The Dalits, or untouchables, in the northern Indian state of Punjab now venerate Ravidas as a saint, as do their compatriots in New York. Hence New York possesses a temple frequented almost exclusively by untouchables -- the temple in Queens.
Jasper notes one curious aspect about this phenomenon: While South Asian Hindus in the United States stick to their caste system, it has largely broken down among their co-religionists from the Caribbean nations of Trinidad and Guyana.
According to the 2000 U.S. census, the South Asian Indian community in the United States numbers almost 1.7 million of whom some 252,000 live in New York state, 169,000 in New Jersey and almost 23,700 in Connecticut.
In addition to these, there is a sizeable community of descendants of indentured laborers Britain had shipped from India to Guyana and Trinidad after the abolition of slavery, where they now make up 51 percent and 40 percent of the population, respectively.
Their language is English but they use Sanskrit for rituals. This community, too, maintains many prominent Hindu temples, against chiefly in Queens. But the South Asian communities do not participate in celebrations, such as processions, organized by these temples.
Writes Jasper, "South Indian and Indo-Caribbean Hindus have voiced the idea to me that 'they don't think what we do is Hinduism, and we don't think they are very good Hindus.'"

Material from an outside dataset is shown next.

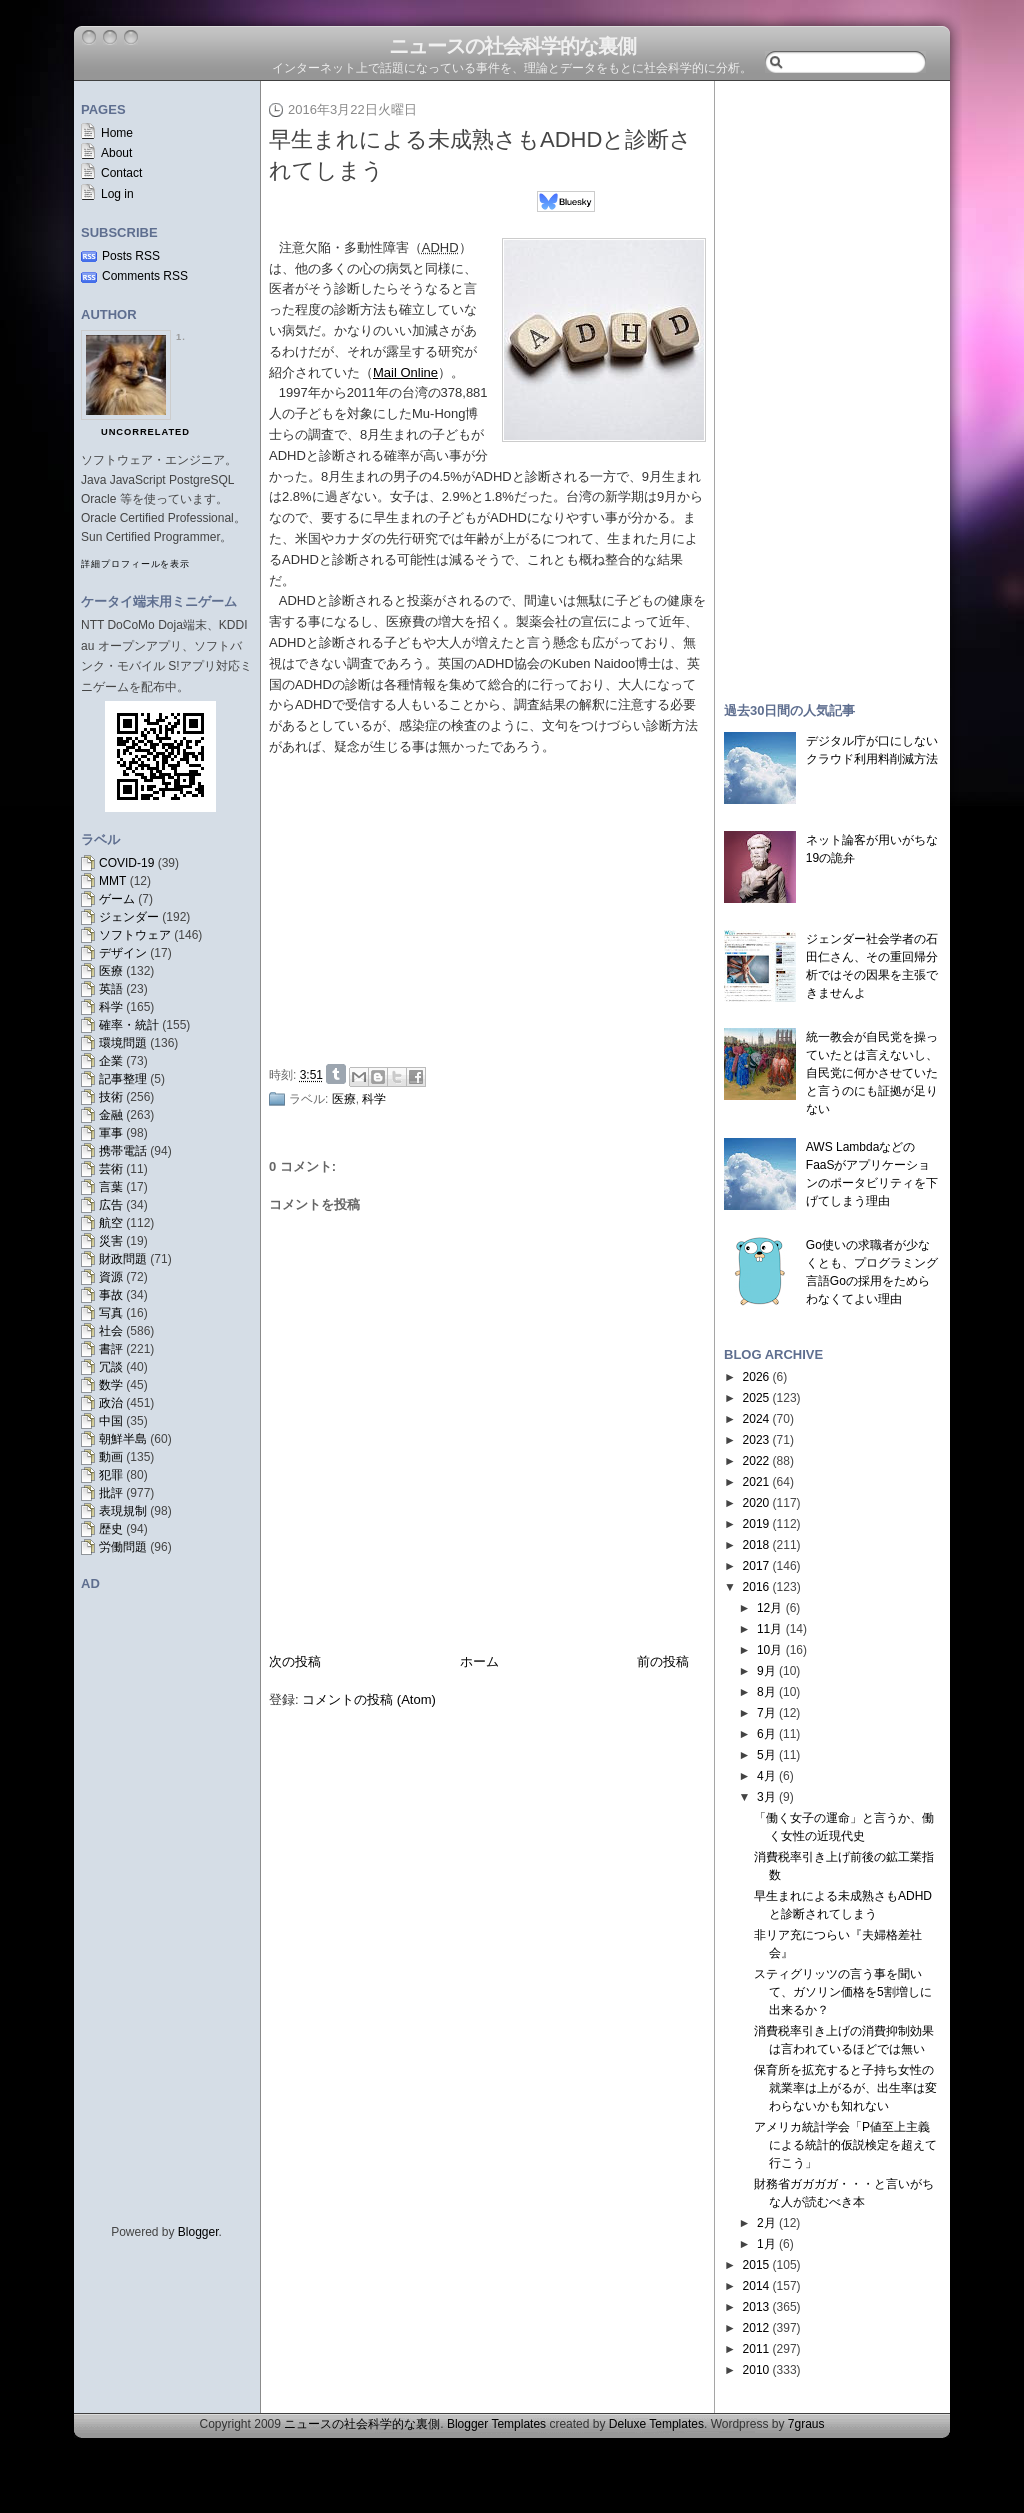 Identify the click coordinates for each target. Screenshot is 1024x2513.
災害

According to Jasper, while not always communicating with one another, New York Hindus are nevertheless engaged in interfaith dialogues.
This is the case with the (East Asian) Ganesha Temple, which stands on the grounds of a former Russian Orthodox church and is one of the largest Hindu institutions and a leading voice of Hinduism in the New York Metropolitan area. It maintains a standing committee that meets with other religious groups.
Like his colleagues researching other immigrant religious groups, Jasper observes "the close affinity between religious identity and regional, linguistic, or national identity that has developed in Hindu New York.
But he predicts that this will diminish "as the second generation becomes more prominent."
And thus Hinduism in the United States will develop in a way similar to much of Catholicism, Lutheranism or Judaism in earlier times -- it, too, is set to become an American religion.